1. Introduction
Closed-circuit television (CCTV) systems are composed of one or more surveillance cameras connected to one or more video monitors [
1]. This type of security system tries to prevent dangerous situations such as intrusions or armed robberies. Usually, human operators observe these events and activate action protocols when a dangerous situation occurs. However, these systems have the disadvantage that they depend on human detection to activate alarms or action protocols. In [
2] it is shown that an operator’s ability to accurately observe activity on a screen is reduced by up to 45% after 12 min of constant monitoring. The failure rate increases to 95% after 22 min. Normally, the high cost of surveillance systems with additional monitoring services is a deterrent to their wide-scale use. In many cases, businesses only implement surveillance cameras without additional monitoring services for their protection. One way to reduce or avoid this type of crime could be the real-time detection of firearms in dangerous situations such as armed robberies. This would provide a faster reaction from security forces, because the detection would be made at the same time that the gun is first detected on the scene. This would allow security forces to be notified simultaneously with the activation of alarms in incidents involving a firearm, thus having a deterrent effect on the attackers. This system could also work as a support system, notifying those observing the monitors.

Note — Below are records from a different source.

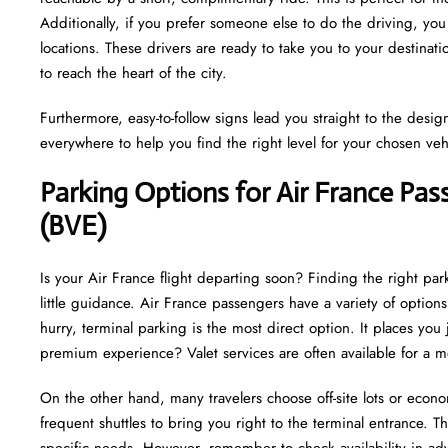
Additionally, if you prefer someone else to do the driving, you
locations. These drivers are ready to take you to your destinat
to reach the heart of the city.
Furthermore, easy-to-follow signs lead you straight to the desi
everywhere to help you find the right level for your chosen veh
Parking Options for Air France Pass
(BVE)
Is your Air France flight departing soon? Finding the right park
little guidance. Air France passengers have a variety of optio
hurry, terminal parking is the most direct option. It places you
premium experience? Valet services are often available for a 
On the other hand, many travelers choose off-site lots or econo
frequent shuttles to bring you right to the terminal entrance. This
specific needs. However, remember to check availability in adv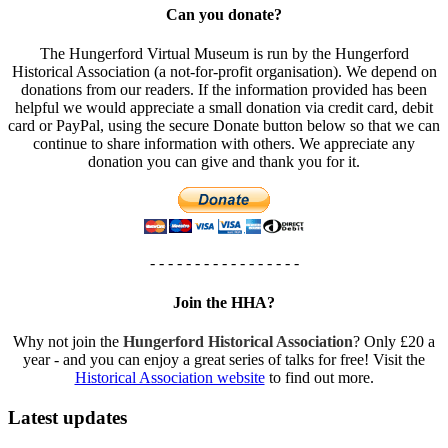
Can you donate?
The Hungerford Virtual Museum is run by the Hungerford
Historical Association (a not-for-profit organisation). We depend on
donations from our readers. If the information provided has been
helpful we would appreciate a small donation via credit card, debit
card or PayPal, using the secure Donate button below so that we can
continue to share information with others. We appreciate any
donation you can give and thank you for it.
- - - - - - - - - - - - - - - - -
Join the HHA?
Why not join the
Hungerford Historical Association
? Only £20 a
year - and you can enjoy a great series of talks for free! Visit the
Historical Association website
to find out more.
Latest updates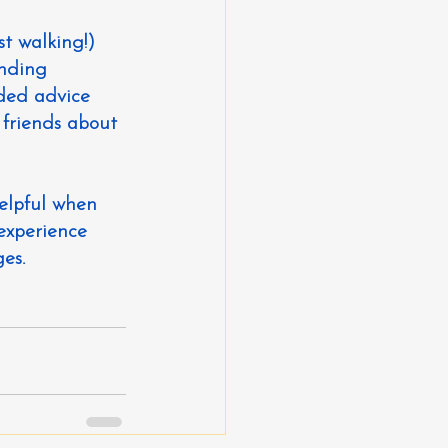
st walking!)
anding
nded advice
 friends about 
elpful when 
experience 
es.  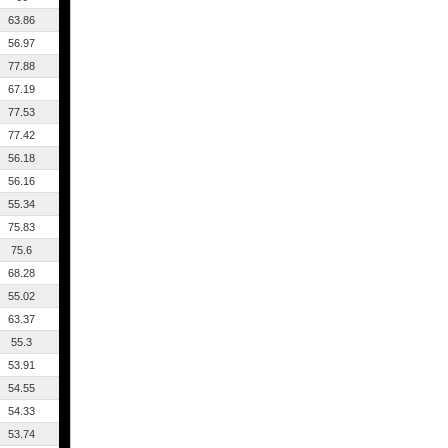
63.86
56.97
77.88
67.19
77.53
77.42
56.18
56.16
55.34
75.83
75.6
68.28
55.02
63.37
55.3
53.91
54.55
54.33
53.74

The problem with firearms detection in CCTV videos has been addressed in many different ways, firstly using classic machine learning algorithms like K-means to make color-based segmentation, combining it with algorithms like SURF (speeded up robust features), Harris interest point detector, and FREAK (fast retina keypoint) to make the detection and localization of the gun [
2,
3]. In [
4] the authors use algorithms like SIFT (scale-invariant feature transform) to extract different features of the image, combining it with K-means clustering and support vector machines to decide whether an image has a gun or not. The authors in [
5] use algorithms like background and canny edge detection in combination with the sliding window approach and neural networks to detect and localize the gun. The disadvantage of these systems is that they use a database where the gun occupies most of the image, which does not represent authentic scenarios in which a firearm is involved. Therefore, these systems are not optimal for continuous monitoring where the images extracted from CCTV videos have a high complexity due to the multiple factors involved or where there are open areas with many objects around.

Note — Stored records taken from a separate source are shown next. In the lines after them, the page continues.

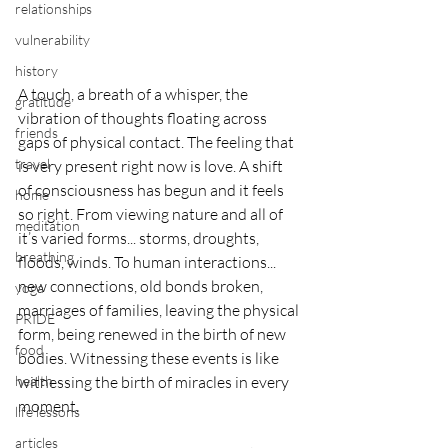
relationships
vulnerability
history
A touch, a breath of a whisper, the 
gratitude
vibration of thoughts floating across 
friends
gaps of physical contact. The feeling that 
travel
is very present right now is love. A shift 
of consciousness has begun and it feels 
home
so right. From viewing nature and all of 
meditation
it’s varied forms... storms, droughts, 
breathing
floods, winds. To human interactions... 
new connections, old bonds broken, 
yoga
marriages of families, leaving the physical 
PRIDE
form, being renewed in the birth of new 
food
bodies. Witnessing these events is like 
health
witnessing the birth of miracles in every 
moment. 
life lessons
articles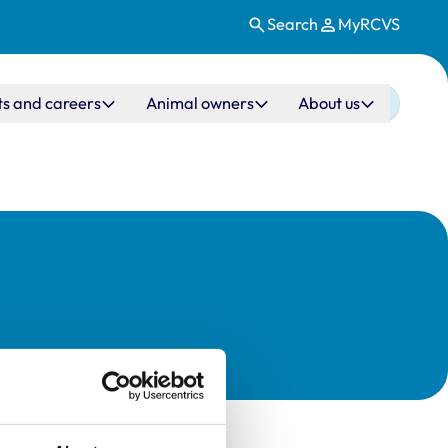
Search
MyRCVS
ts and careers
Animal owners
About us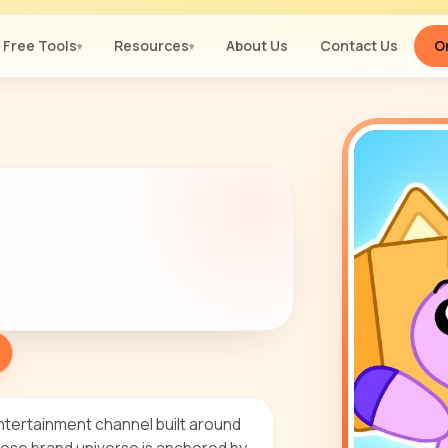
Free Tools
Resources
About Us
Contact Us
Or
▾
▾
ntertainment channel built around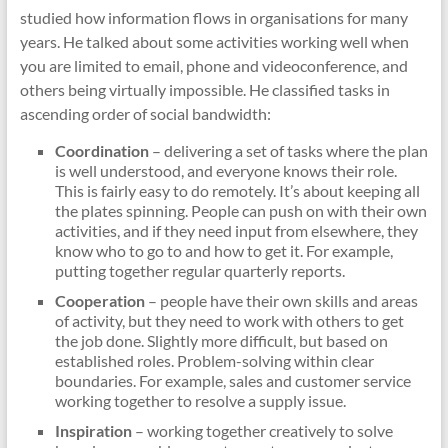
studied how information flows in organisations for many
years. He talked about some activities working well when
you are limited to email, phone and videoconference, and
others being virtually impossible. He classified tasks in
ascending order of social bandwidth:
Coordination
– delivering a set of tasks where the plan
is well understood, and everyone knows their role.
This is fairly easy to do remotely. It’s about keeping all
the plates spinning. People can push on with their own
activities, and if they need input from elsewhere, they
know who to go to and how to get it. For example,
putting together regular quarterly reports.
Cooperation
– people have their own skills and areas
of activity, but they need to work with others to get
the job done. Slightly more difficult, but based on
established roles. Problem-solving within clear
boundaries. For example, sales and customer service
working together to resolve a supply issue.
Inspiration
– working together creatively to solve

This problem has also been addressed with more complex algorithms like deep convolutional neural networks (CNNs). In [
6] the authors used transfer learning, utilizing faster R-CNN trained in a database with only high-quality and low-complexity images. The authors show that the best system that was evaluated in well-known films garnered a low recall produced by the frames with very low contrast and luminosity. It also obtained false positives in the detection produced by the objects in the background of the image, which could be produced because multiple areas of the image are analyzed with the sliding window and region proposals approaches to detect and localize the gun. The authors in [
7] face this problem using a symmetric dual camera system and CNNs, using a database made by the authors. However, the most common cameras in CCTV systems are not dual cameras [
8], and therefore the use of this system would not apply to most retail businesses.
The most common problems that we found were first that the developed systems use small databases that do not represent authentic robbery scenarios, where many factors are involved. Small and medium markets and businesses use low-cost cameras that capture low-quality video. Luminosity is a risk factor in firearm detection; robberies can be done at any time of the day. Additionally, firearm position is an important factor; the gun can be shown in multiple positions. Second, the sliding window and region proposals approaches that are used for detection and localization of the gun analyze multiple places in the image where a gun could never be found. This could contribute to obtaining a large number of false positives, because the system could easily confuse a number of harmless objects with a gun. Once it is established that a firearm is most likely only to be found next to people, then the close monitoring of any image needs to be in and around the people in the image. To overcome the limitations of the described developed systems, we propose a firearm detection system made up of two convolutional models, in order to focus the detection system only in the part of the image where people are located. It uses the YOLO object detection and localization system [
9] and the convolutional model to detect firearms that is developed in this work. The development of this model was done with a new large database of images extracted from surveillance videos and other situations that simulate for the most part a real robbery, considering factors like luminosity in the image, image quality, firearm position, and camera position.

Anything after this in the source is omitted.